# Stored items:
◇ ◇ ◇ ◇

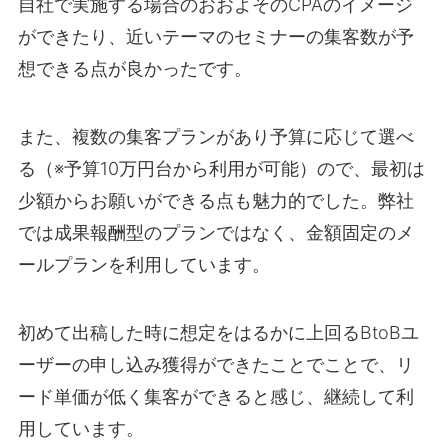
自社で実施する場合のおおよそのCPAのイメージ
ができたり、近いテーマのセミナーの集客数が予
想できる点が良かったです。
また、複数の集客プランがあり予算に応じて選べ
る（※予算10万円台から利用が可能）ので、最初は
少額からお願いができる点も魅力的でした。弊社
では成果報酬型のプランではなく、金額固定のメ
ールプランを利用しています。
初めて出稿した時に想定をはるかに上回るBtoBユ
ーザーの申し込み獲得ができたことでことで、リ
ード単価が低く集客ができると感じ、継続して利
用しています。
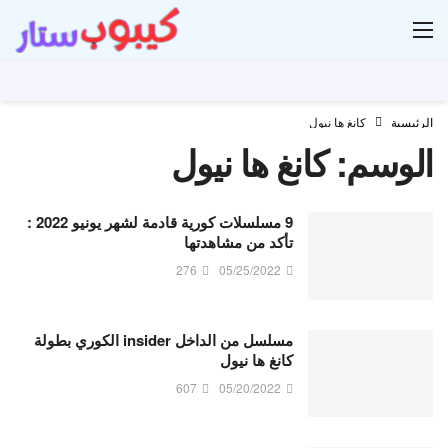
ار
الرئيسية
كانغ ها نيول
الوسم:
كانغ ها نيول
9 مسلسلات كورية قادمة لشهر يونيو 2022 :
تأكد من مشاهدتها
276
05/25/2022
مسلسل من الداخل insider الكوري بطولة
كانغ ها نيول
607
05/20/2022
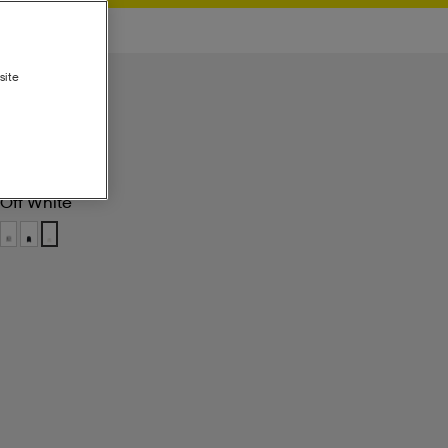
site
Off White
Off White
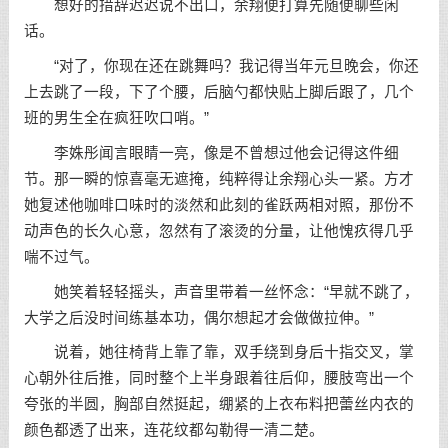
想好的措辞迟迟说不出口，余翔便打算先随便聊些闲
话。
“对了，你现在还在跳舞吗？我记得当年元旦晚会，你还
上去跳了一段，下了个腰，后脑勺都快贴上脚后跟了，几个
班的男生全在疯狂吹口哨。”
李姝彤闻言眼睛一亮，像是不曾想过他会记得这件细
节。那一瞬的惊喜毫无遮掩，纯粹得让余翔心头一紧。方才
她复述他咖啡口味时的淡然和此刻的雀跃两相对照，那份不
动声色的长久心意，忽然有了滚烫的分量，让他愧疚得几乎
喘不过气。
她笑着轻轻摇头，声音里带着一丝怀念：“早就不跳了，
大学之后没时间练基本功，偶尔想起才会做做拉伸。”
说着，她往椅背上靠了靠，双手绕到身后十指交叉，掌
心朝外往后推，同时整个上半身跟着往后仰，腰肢弯出一个
夸张的半圆，胸部自然挺起，绷紧的上衣布料把蕾丝内衣的
颜色都透了出来，连花纹都勾勒得一清二楚。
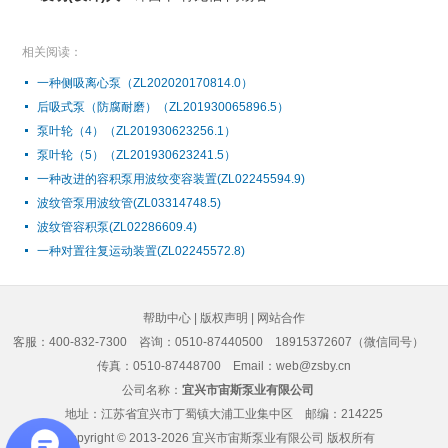
相关阅读：
一种侧吸离心泵（ZL202020170814.0）
后吸式泵（防腐耐磨）（ZL201930065896.5）
泵叶轮（4）（ZL201930623256.1）
泵叶轮（5）（ZL201930623241.5）
一种改进的容积泵用波纹变容装置(ZL02245594.9)
波纹管泵用波纹管(ZL03314748.5)
波纹管容积泵(ZL02286609.4)
一种对置往复运动装置(ZL02245572.8)
帮助中心
|
版权声明
|
网站合作
客服：400-832-7300
咨询：0510-87440500 18915372607（微信同号）
传真：0510-87448700 Email：web@zsby.cn
公司名称：
宜兴市宙斯泵业有限公司
地址：江苏省宜兴市丁蜀镇大浦工业集中区 邮编：214225
Copyright © 2013-2026
宜兴市宙斯泵业有限公司
版权所有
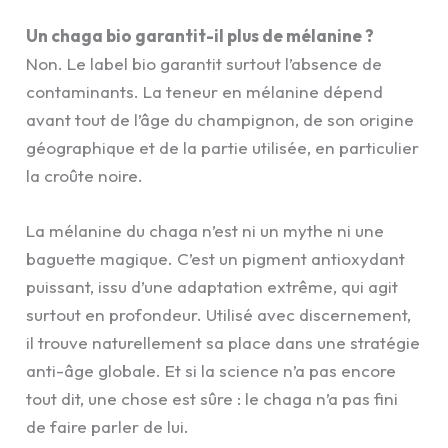
Un chaga bio garantit-il plus de mélanine ?
Non. Le label bio garantit surtout l’absence de
contaminants. La teneur en mélanine dépend
avant tout de l’âge du champignon, de son origine
géographique et de la partie utilisée, en particulier
la croûte noire.
La mélanine du chaga n’est ni un mythe ni une
baguette magique. C’est un pigment antioxydant
puissant, issu d’une adaptation extrême, qui agit
surtout en profondeur. Utilisé avec discernement,
il trouve naturellement sa place dans une stratégie
anti-âge globale. Et si la science n’a pas encore
tout dit, une chose est sûre : le chaga n’a pas fini
de faire parler de lui.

◇ ◇ ◇ ◇

# What this task involves:
In the entries above, copy each line that contains the string "garantit".

# Response for this exercise:
Un chaga bio garantit-il plus de mélanine ?
Non. Le label bio garantit surtout l’absence de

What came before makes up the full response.